As parents, I think one thing we all can agree on is this: Part of loving and raising our children is regulating their access to opportunities and situations until they are developmentally ready to show good judgment and self-control. But we also need to protect them from those who prey upon them, and too few parents realize just how proliferating the online predators have become.
As I explained in yet one more column, titled, "Teens buying fentanyl on social media, and the sales are soaring": Tragically, most American parents are completely unaware covert dealers – including cartels – are using social media to entrap their kids by offering powerful drugs to them for cheap. Dealers are using innocent emojis to sell fentanyl doses (laced in other labeled pills) in literally seconds online to millions of teens. And then, they deliver the pills door-to-door by personal drug mules, dodging the postal service and, mostly, parents."

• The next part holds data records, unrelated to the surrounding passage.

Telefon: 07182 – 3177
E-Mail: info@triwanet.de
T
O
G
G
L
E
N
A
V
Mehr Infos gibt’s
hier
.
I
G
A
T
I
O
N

All of the above online hazards are leading to a revolution of rebellion in which parents are refusing to bow to "the necessity" or "positives over the negatives" of their children owning a smartphone. They are even beginning to question their own "need" for them. Hence, the reason many are returning to cellphones that are "light or dumb," merely functional to send and receive calls.
Bottom line, parents and guardians should not and must not stick their heads in the sands of denial of online dangers and merely "do what the Joneses do" even if the whole world says, "All kids need smartphones."

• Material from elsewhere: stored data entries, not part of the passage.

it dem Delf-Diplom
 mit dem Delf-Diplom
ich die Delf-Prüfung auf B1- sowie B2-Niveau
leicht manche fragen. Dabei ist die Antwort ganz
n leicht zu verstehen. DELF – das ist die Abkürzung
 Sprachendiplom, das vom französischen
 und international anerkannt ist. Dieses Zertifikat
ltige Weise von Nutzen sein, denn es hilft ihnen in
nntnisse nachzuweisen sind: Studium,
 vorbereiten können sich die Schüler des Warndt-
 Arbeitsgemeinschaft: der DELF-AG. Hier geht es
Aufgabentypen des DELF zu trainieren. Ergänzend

As now retired FBI cyber expert Arnold Bell, who spent decades helping parents to protect kids from online predators, once said: "The internet is a great place, but there are certain parts of town you don't want to be."
It's fascinating that the study that found 6 in 10 parents text kids when dinner is ready also found that most kids, ages 6 to 18, couldn't identify older tech devices. When shown images of old gadgets, almost half were unable to identify a land line. Only 28% knew what a floppy disk was, and just 26% were able to name and explain how to use an answering machine.

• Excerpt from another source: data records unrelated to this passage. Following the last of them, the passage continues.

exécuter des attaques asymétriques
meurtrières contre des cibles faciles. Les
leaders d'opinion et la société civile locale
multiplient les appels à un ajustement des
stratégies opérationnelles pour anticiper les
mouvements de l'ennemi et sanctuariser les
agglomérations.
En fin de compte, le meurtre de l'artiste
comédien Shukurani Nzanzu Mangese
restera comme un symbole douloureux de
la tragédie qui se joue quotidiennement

I think another thing kids today would be hard pressed to identify is a family sitting down to dinner without electronics.
Yet, a survey commissioned by The Honey Baked Ham Company and conducted by OnePoll found that for nearly half (49%) polled, having a family dinner together is an "important way to connect" over a meal. Shared dinners were also good for "making memories (46%), learning more about their family in general (46%), and continuing family traditions (45%)."
Maybe what parents and kids need to do is together watch a pre-digital, age-old episode of "Leave It to Beaver," where the family is sitting down to dinner every evening and talking about their day. My wife, Gena, and I believe that is the best training for social skills – it's called parental modeling. Here's a great old reel about the "Traditional Family Dinner."
I may sound old fashioned, but I think Ronald Reagan was right when he said, "All great change in America begins at the dinner table."